PROMPT: Beneath this line is the data. Output exactly the lines from the line with "会社案内 (604, 2248)" to the line with "中途採用 (600, 2317)", both ends included, and nothing more.

RECORD EXTRACTS:

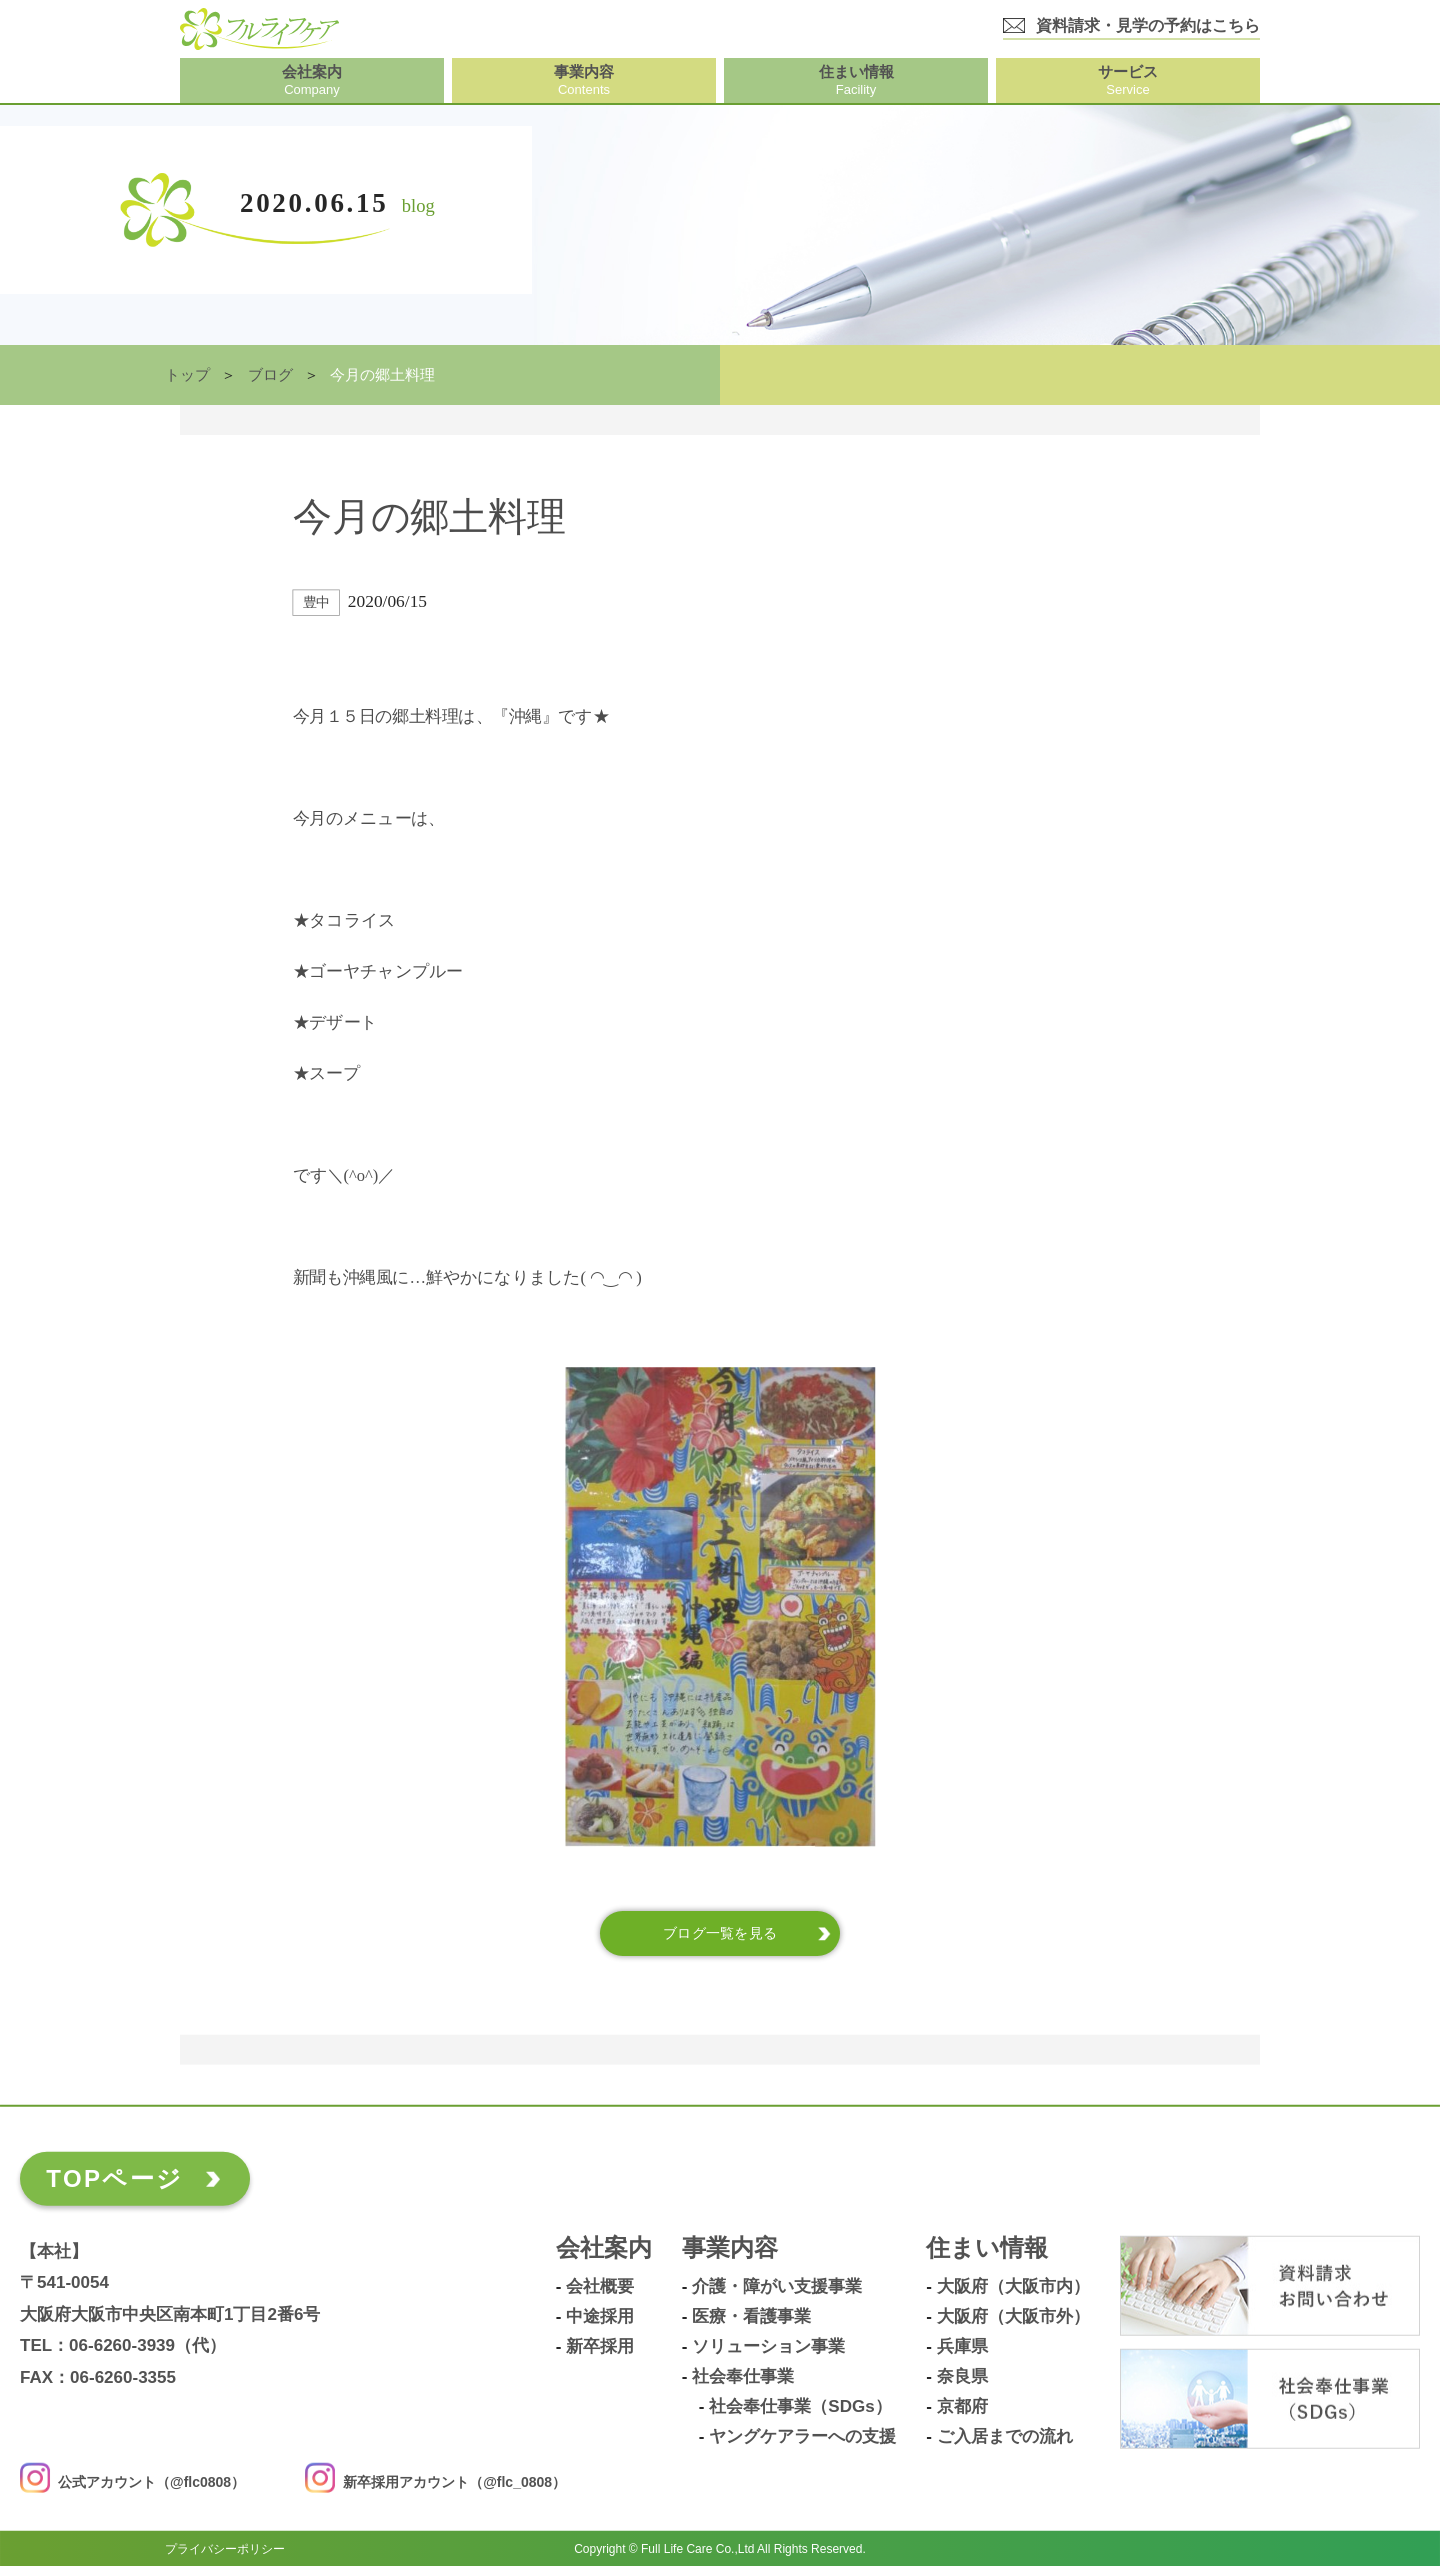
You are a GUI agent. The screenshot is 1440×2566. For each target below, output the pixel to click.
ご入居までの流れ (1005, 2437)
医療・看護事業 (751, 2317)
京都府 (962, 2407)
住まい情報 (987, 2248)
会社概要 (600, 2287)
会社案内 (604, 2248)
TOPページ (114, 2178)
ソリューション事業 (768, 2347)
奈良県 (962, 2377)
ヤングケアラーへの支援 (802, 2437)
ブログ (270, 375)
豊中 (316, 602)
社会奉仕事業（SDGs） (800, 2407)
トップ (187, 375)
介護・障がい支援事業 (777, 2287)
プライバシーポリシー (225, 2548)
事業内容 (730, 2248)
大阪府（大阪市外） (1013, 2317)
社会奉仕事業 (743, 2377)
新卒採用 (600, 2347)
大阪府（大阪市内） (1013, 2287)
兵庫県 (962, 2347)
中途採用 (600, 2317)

--

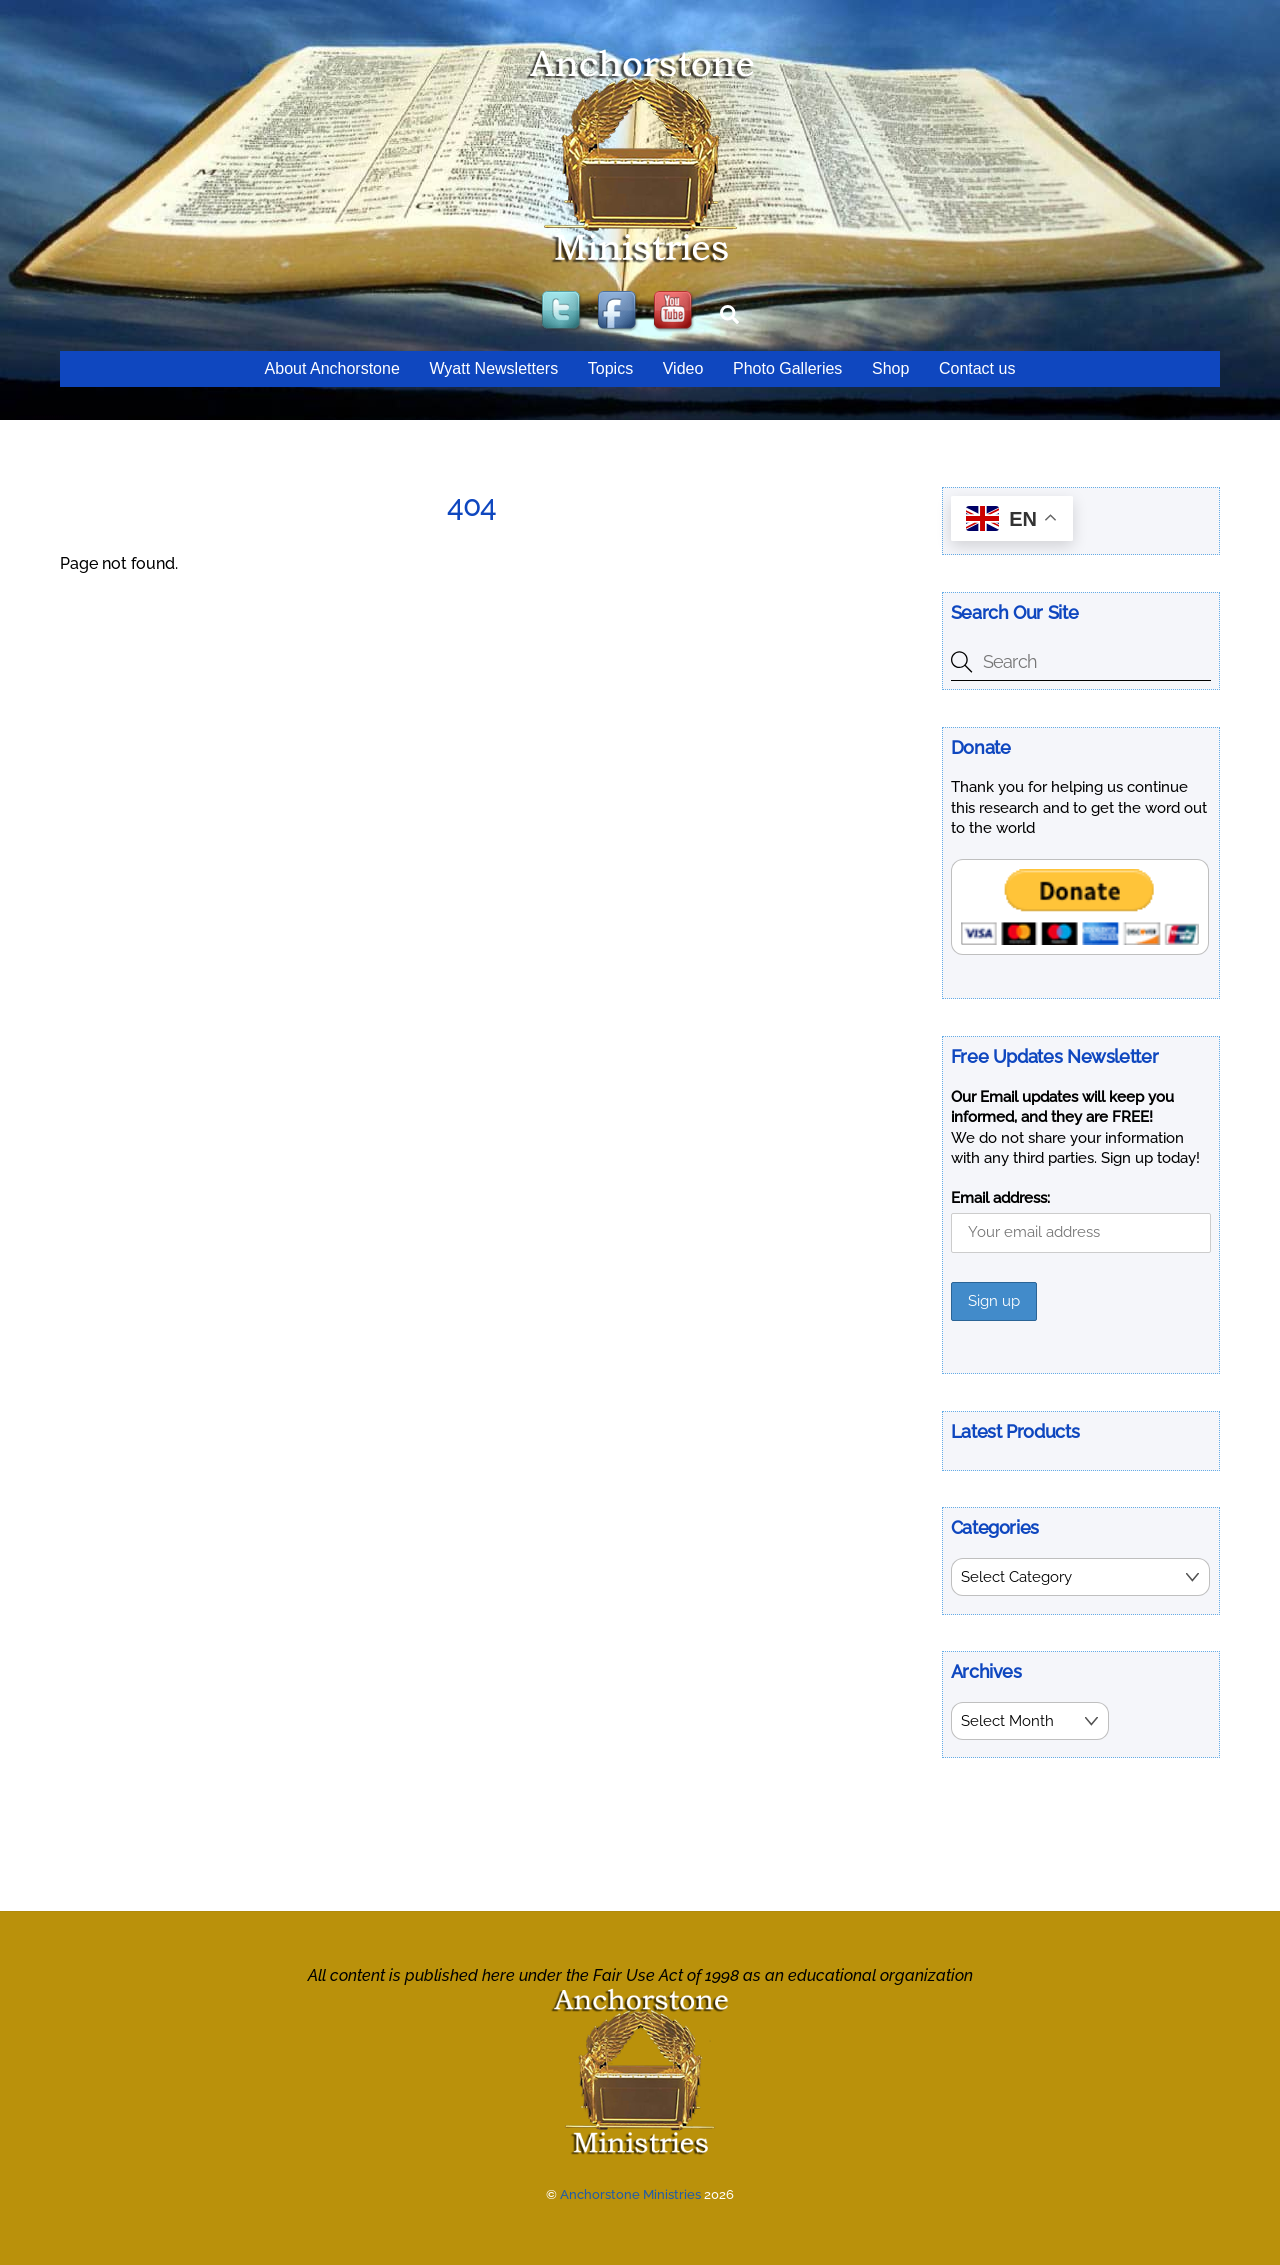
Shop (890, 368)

EXPECTED OUTPUT:
会社案内 (604, 2248)
TOPページ (114, 2178)
ソリューション事業 (768, 2347)
奈良県 (962, 2377)
ヤングケアラーへの支援 (802, 2437)
ブログ (270, 375)
豊中 (316, 602)
社会奉仕事業（SDGs） (800, 2407)
トップ (187, 375)
介護・障がい支援事業 (777, 2287)
プライバシーポリシー (225, 2548)
事業内容 (730, 2248)
大阪府（大阪市外） (1013, 2317)
社会奉仕事業 (743, 2377)
新卒採用 (600, 2347)
大阪府（大阪市内） (1013, 2287)
兵庫県 (962, 2347)
中途採用 (600, 2317)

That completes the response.